%%

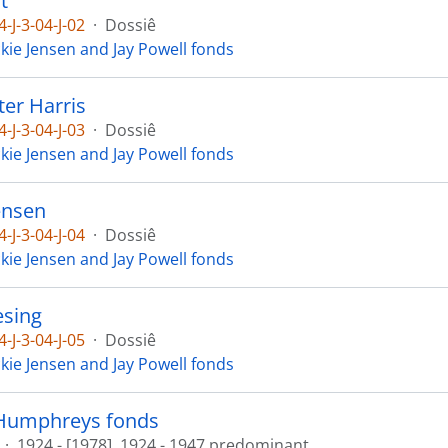
t
4-J-3-04-J-02
·
Dossiê
ckie Jensen and Jay Powell fonds
ter Harris
4-J-3-04-J-03
·
Dossiê
ckie Jensen and Jay Powell fonds
ensen
4-J-3-04-J-04
·
Dossiê
ckie Jensen and Jay Powell fonds
esing
4-J-3-04-J-05
·
Dossiê
ckie Jensen and Jay Powell fonds
Humphreys fonds
·
1924 - [1978], 1924 - 1947 predominant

%%

- _The task_: The answer consists of the line holding "4-J-3-04-J-03" and every line after it up to the end of the records, word for word.

- _Result_:
4-J-3-04-J-03
·
Dossiê
ckie Jensen and Jay Powell fonds
ensen
4-J-3-04-J-04
·
Dossiê
ckie Jensen and Jay Powell fonds
esing
4-J-3-04-J-05
·
Dossiê
ckie Jensen and Jay Powell fonds
Humphreys fonds
·
1924 - [1978], 1924 - 1947 predominant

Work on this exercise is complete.